§ EXERCISE GOAL: Copy each line from the data that has the word "other" in it.

§ Extracted page text data:
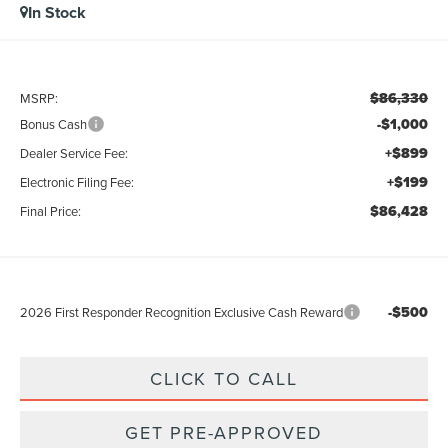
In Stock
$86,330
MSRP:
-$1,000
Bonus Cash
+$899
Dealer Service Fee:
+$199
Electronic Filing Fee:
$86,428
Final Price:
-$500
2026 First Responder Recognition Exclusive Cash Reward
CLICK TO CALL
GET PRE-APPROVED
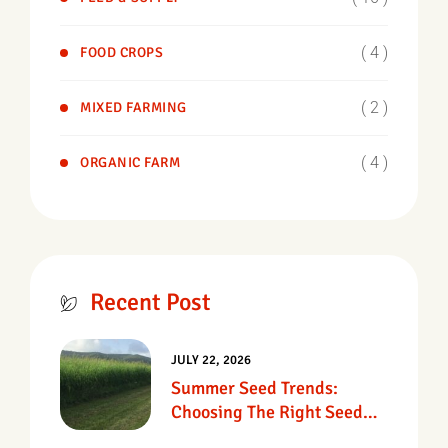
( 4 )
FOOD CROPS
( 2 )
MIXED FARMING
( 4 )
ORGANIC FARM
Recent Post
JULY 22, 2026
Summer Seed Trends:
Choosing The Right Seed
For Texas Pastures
==
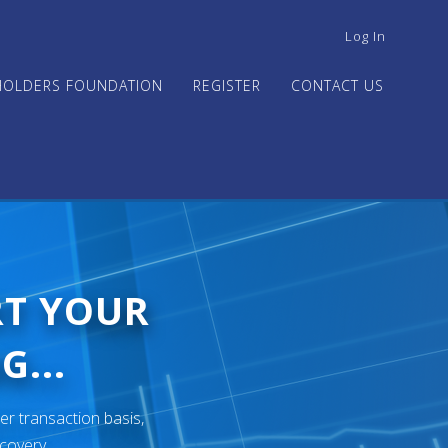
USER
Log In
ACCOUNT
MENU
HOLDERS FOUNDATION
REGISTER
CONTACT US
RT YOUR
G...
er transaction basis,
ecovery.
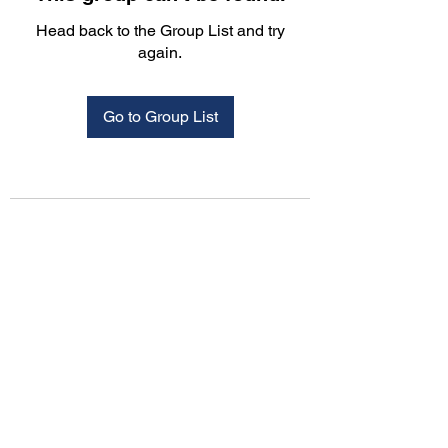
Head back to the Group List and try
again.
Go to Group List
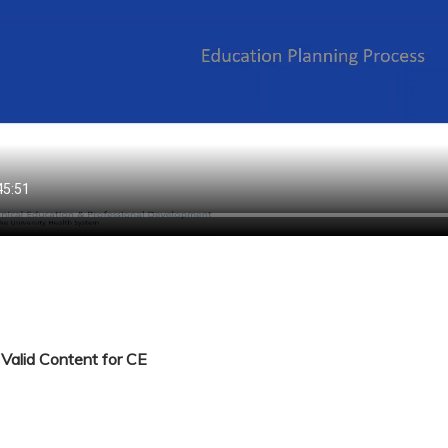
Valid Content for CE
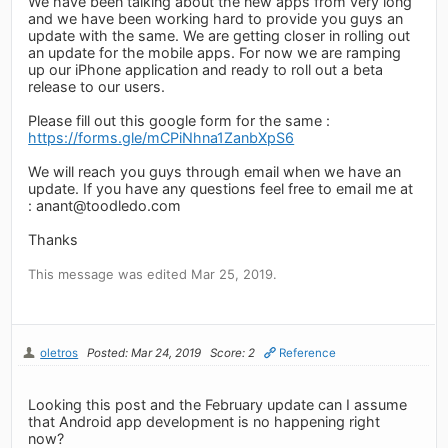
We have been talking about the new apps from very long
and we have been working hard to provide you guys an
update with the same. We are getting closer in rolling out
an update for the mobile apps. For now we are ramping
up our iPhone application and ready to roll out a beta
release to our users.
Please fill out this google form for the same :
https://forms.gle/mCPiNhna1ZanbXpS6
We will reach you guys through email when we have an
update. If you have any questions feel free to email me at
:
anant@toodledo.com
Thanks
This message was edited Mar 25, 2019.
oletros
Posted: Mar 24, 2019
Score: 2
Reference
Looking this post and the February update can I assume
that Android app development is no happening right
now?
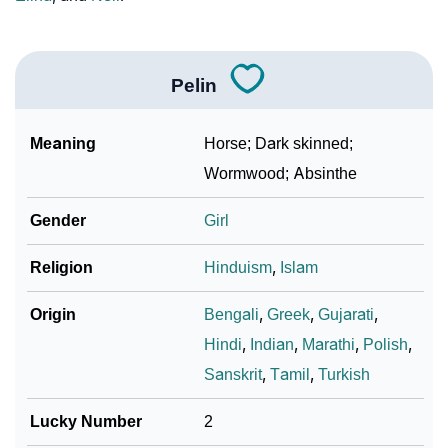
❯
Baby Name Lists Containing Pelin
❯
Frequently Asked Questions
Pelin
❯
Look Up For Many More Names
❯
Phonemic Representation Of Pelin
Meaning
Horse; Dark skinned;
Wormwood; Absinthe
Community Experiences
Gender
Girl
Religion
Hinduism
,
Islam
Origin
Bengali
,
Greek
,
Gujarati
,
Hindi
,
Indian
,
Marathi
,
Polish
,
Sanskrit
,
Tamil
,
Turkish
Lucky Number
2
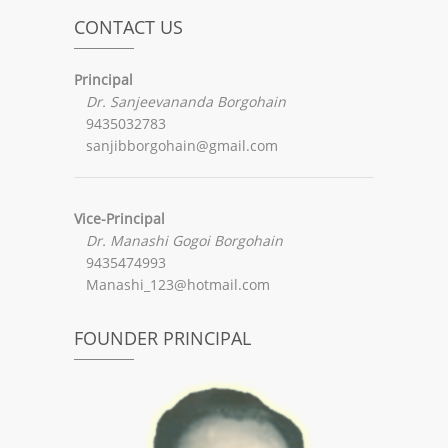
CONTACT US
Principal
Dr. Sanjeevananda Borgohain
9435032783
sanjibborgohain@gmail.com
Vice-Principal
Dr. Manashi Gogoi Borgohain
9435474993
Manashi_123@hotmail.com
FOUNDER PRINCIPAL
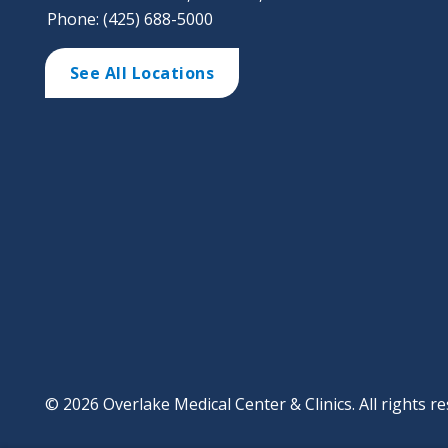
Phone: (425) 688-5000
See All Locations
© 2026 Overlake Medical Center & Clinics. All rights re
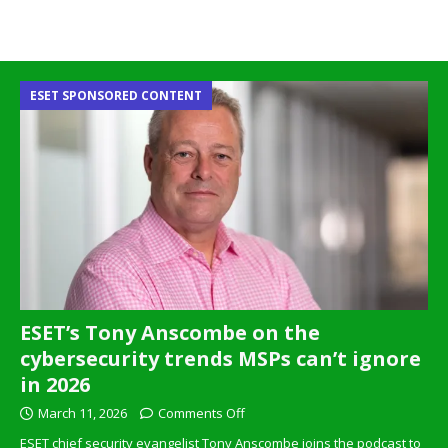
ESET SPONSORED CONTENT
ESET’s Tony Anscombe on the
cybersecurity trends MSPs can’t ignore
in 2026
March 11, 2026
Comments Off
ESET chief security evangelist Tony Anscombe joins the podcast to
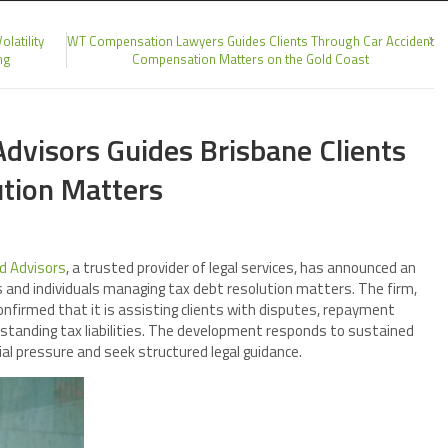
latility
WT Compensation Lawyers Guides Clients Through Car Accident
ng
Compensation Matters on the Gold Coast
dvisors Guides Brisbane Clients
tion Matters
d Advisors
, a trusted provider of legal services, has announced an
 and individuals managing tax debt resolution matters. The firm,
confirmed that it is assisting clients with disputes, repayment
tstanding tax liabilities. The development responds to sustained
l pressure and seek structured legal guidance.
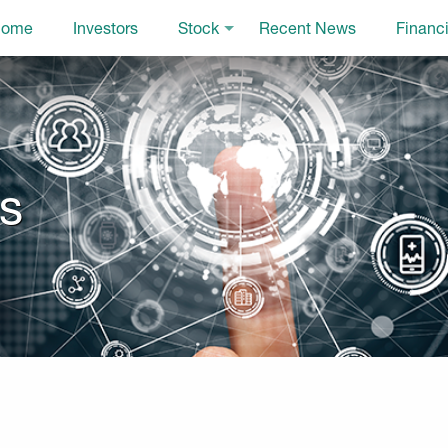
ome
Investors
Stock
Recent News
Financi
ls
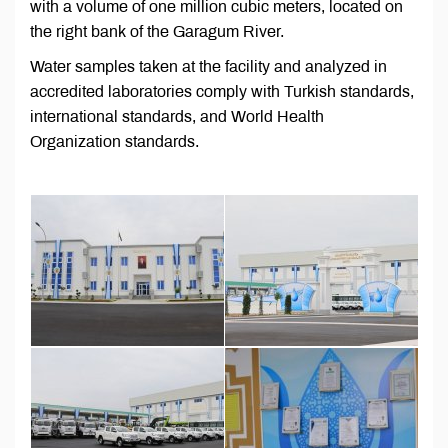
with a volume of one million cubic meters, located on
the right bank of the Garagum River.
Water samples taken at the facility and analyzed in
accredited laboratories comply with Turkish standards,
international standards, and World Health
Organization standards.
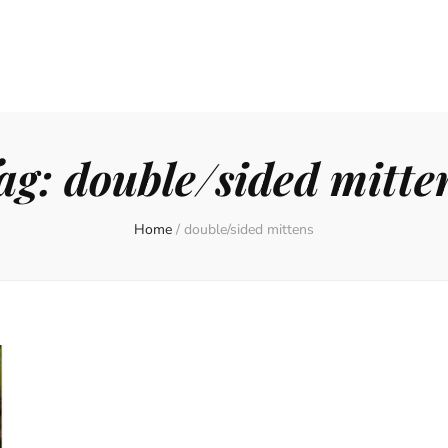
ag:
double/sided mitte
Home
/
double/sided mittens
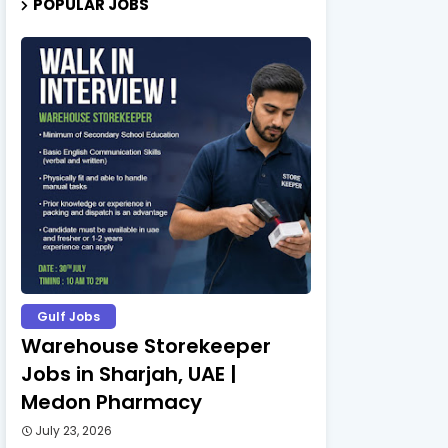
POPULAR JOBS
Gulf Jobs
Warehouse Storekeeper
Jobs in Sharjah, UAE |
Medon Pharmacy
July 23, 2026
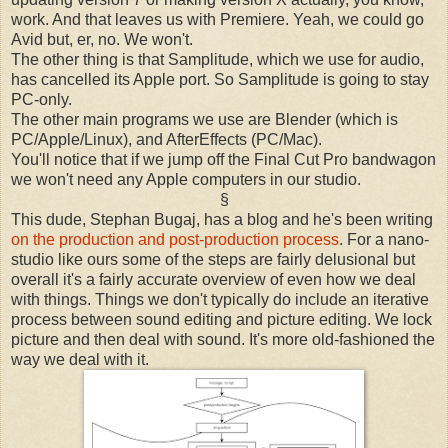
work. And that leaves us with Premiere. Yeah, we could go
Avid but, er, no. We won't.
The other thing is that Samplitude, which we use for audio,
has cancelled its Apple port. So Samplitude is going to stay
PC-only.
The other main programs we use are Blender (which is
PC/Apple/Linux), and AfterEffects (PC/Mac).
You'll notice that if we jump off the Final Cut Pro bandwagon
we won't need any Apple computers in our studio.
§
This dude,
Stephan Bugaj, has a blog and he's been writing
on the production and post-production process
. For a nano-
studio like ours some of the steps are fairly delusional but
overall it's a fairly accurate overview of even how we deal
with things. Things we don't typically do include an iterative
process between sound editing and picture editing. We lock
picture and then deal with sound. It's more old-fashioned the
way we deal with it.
--
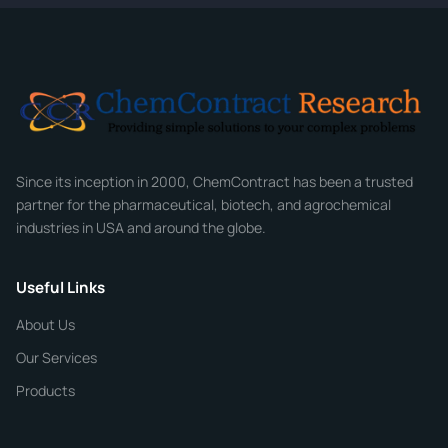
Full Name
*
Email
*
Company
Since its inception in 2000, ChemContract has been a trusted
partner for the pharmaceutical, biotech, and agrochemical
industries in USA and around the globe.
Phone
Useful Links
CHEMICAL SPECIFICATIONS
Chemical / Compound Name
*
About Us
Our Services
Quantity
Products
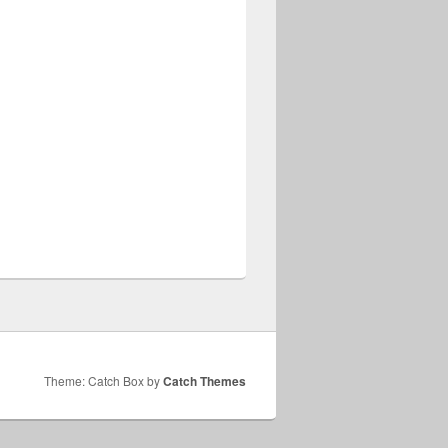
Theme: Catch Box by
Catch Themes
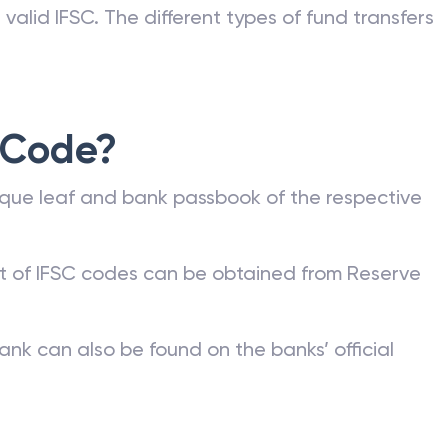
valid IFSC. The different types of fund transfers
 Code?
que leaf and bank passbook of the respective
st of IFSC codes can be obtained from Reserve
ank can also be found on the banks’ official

§ RESULT OF THIS TASK:
The other thing is that Samplitude, which we use for audio,
The other main programs we use are Blender (which is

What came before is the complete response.